Chris Manson, the founder of U.S. Ambulances for Ukraine, said Ukrainians were grateful to learn about an RAA ambulance loaded with medical supplies donated by VHHA members that will soon be sent to the war-ravaged nation.
“They can’t wait to have it, that it’s needed desperately,” Manson said. “I just can’t express enough thanks for that.”
The donations are going to Manson’s nonprofit, U.S. Ambulances for Ukraine, which he launched after the war started when his seven-year-old asked him about it.
“And she said, you know, ‘Dad, is there anything that we can do to help?’ And so that got me thinking,” Manson said.
The photo above shows the first ambulance Manson sent over. He has sent 18 of them so far.
“This is why America is such a special place, that we are willing to dig deep,” Sen. Mark Warner (D – Virginia) said.
Friday, the contribution was celebrated by state and local leaders, including Sen. Warner, who helped load some of the supplies and wrote their names and messages of support on the vehicle.

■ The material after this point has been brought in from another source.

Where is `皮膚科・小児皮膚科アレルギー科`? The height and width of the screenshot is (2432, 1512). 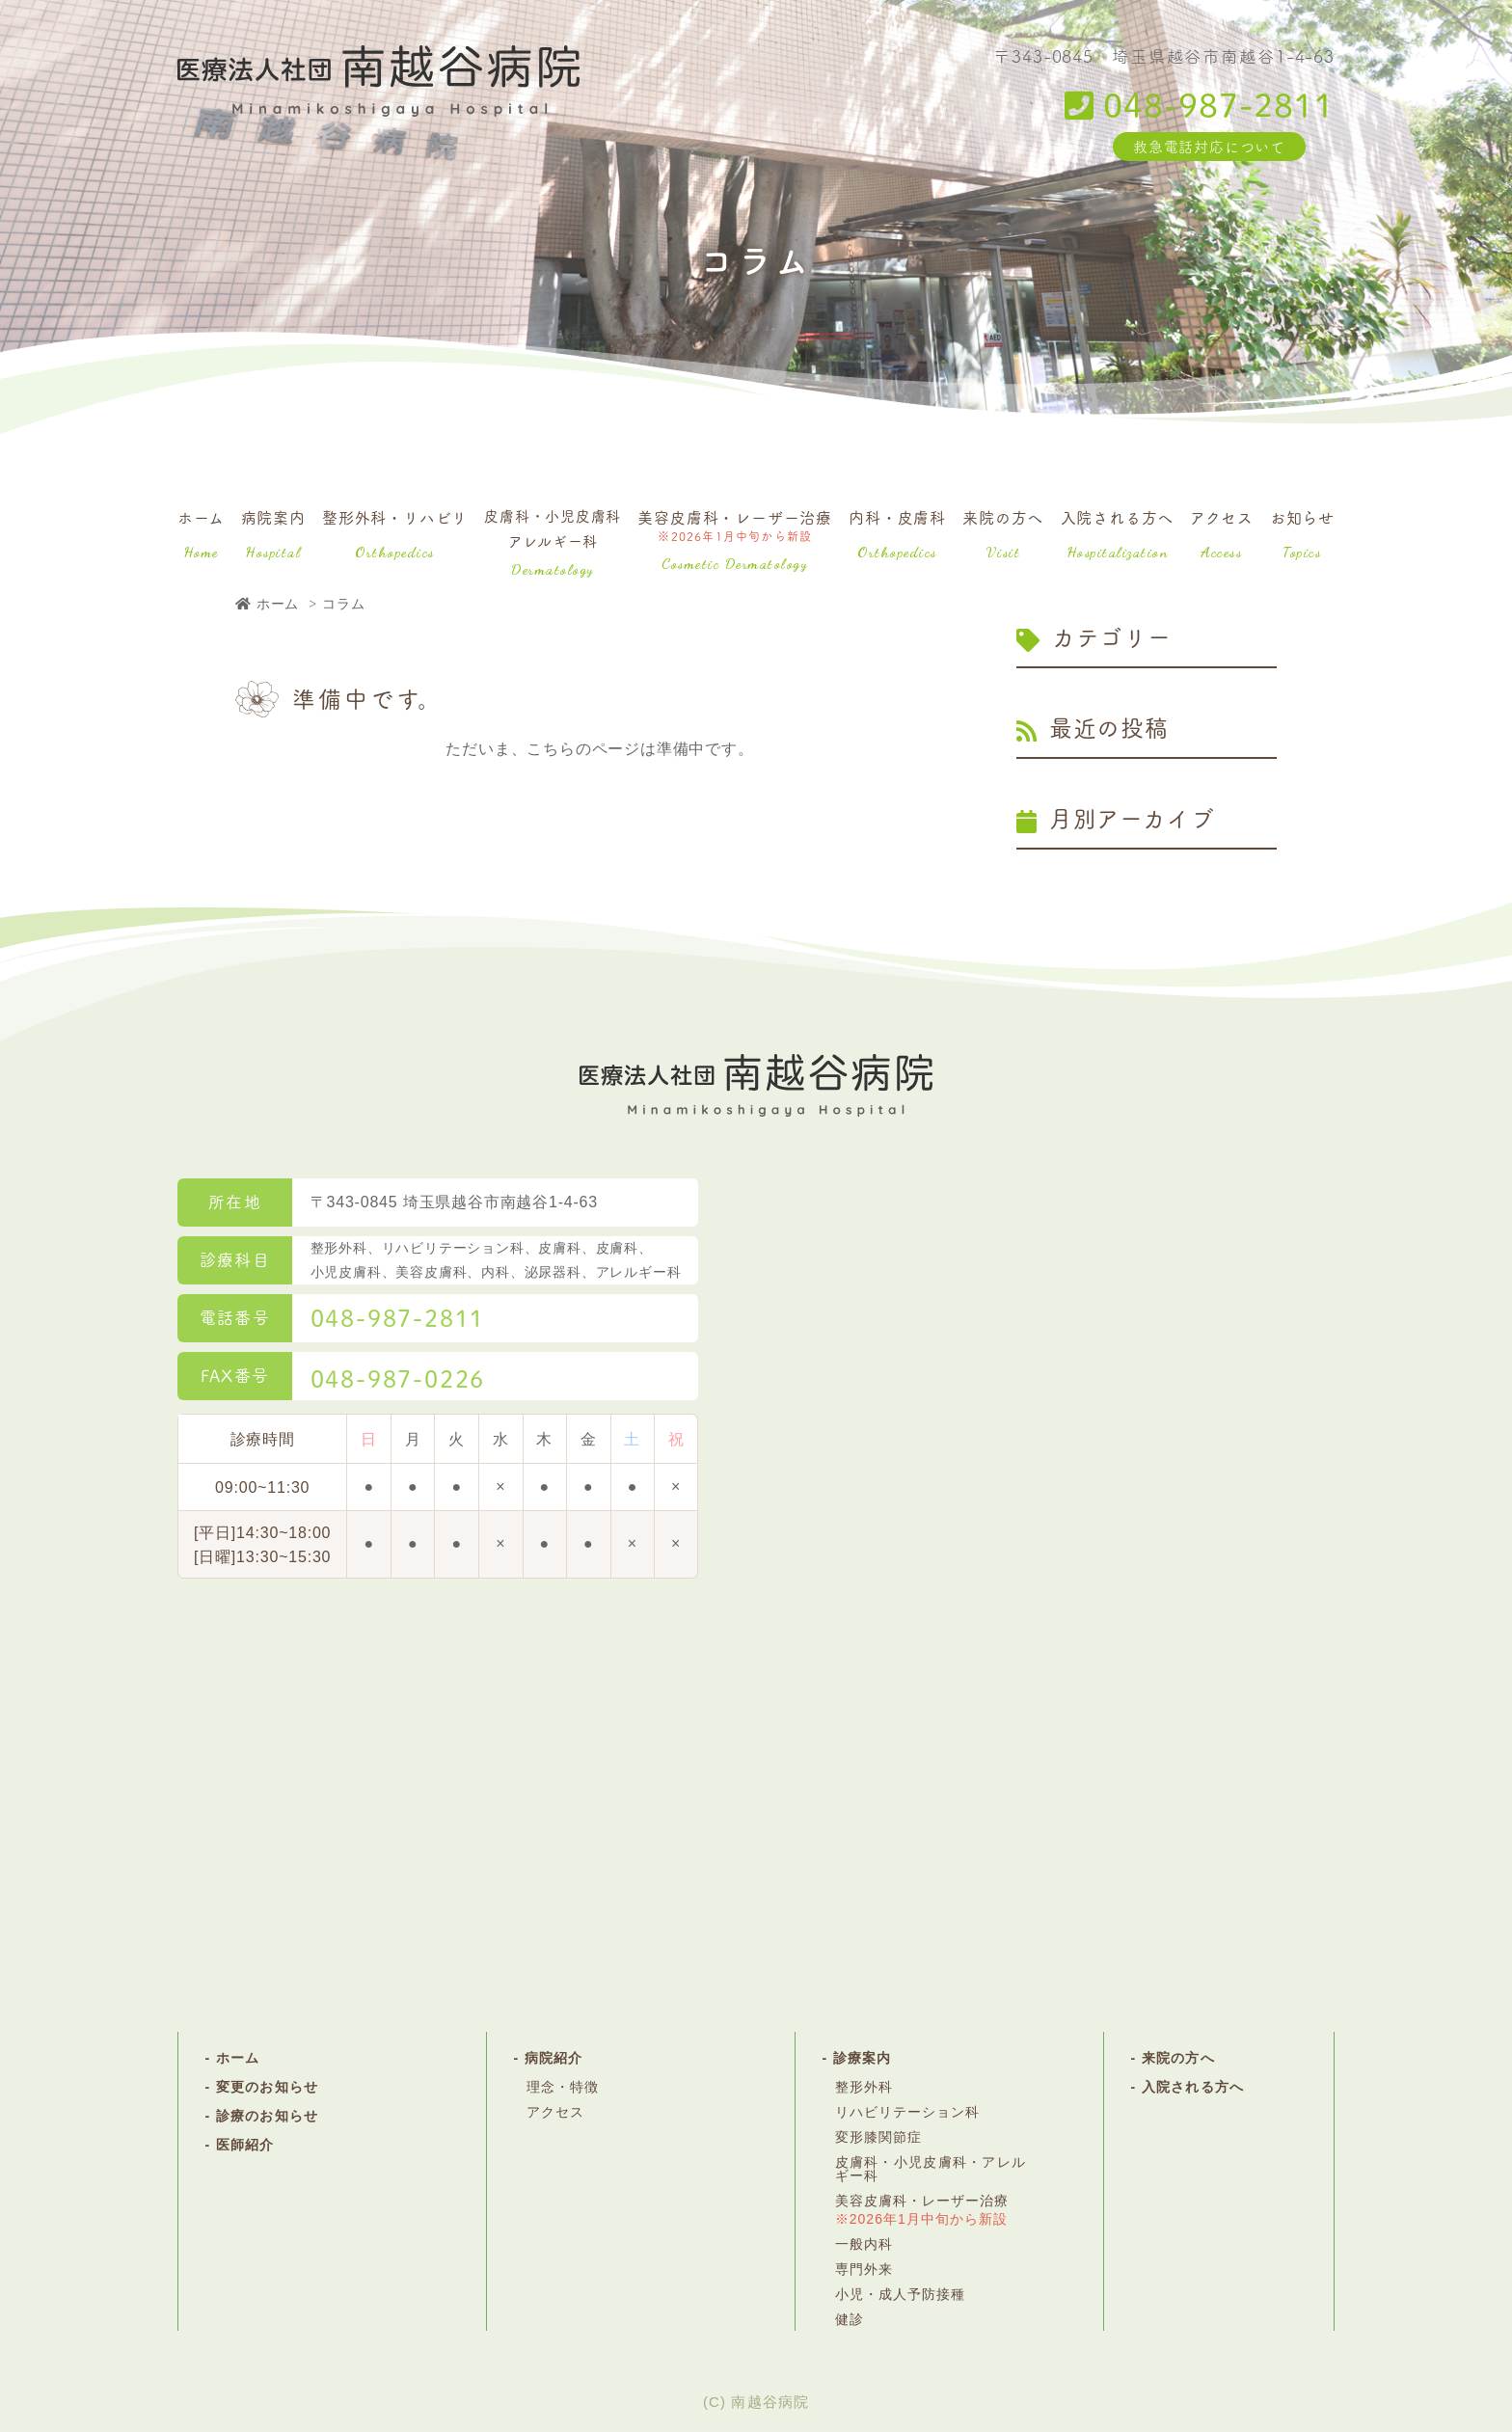 皮膚科・小児皮膚科アレルギー科 is located at coordinates (552, 541).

“This in so many ways represents kind of the heart of who we are as Americans,” Warner said. “We send assistance to our government, but we also make these kinds of charitable contributions.”
RAA CEO Chip Decker said the decision to help out was an easy one.
“To be able to take an idea and use it to help people, especially people that are so deserving,” Decker said.
Manson said Richmond’s ambulance is likely going to a fire department in a city that’s seen missile and drone strikes.
In the end, he says the work they’re doing not only helps the Ukrainians in their fight, but let’s them know they’re not alone.
“We’re not doing the hard, heavy lifting, but we care. And we’re trying to do what we can to help,” Manson said. “Honestly the reactions I’ve seen from people, and the conversations I’ve had, I think that’s maybe not as important, but it’s almost as important.”
People signed their names and added messages of support on the ambulance. RAA officials said they will leave the ambulance in the lot until Nov. 9, so the public can leave messages, too.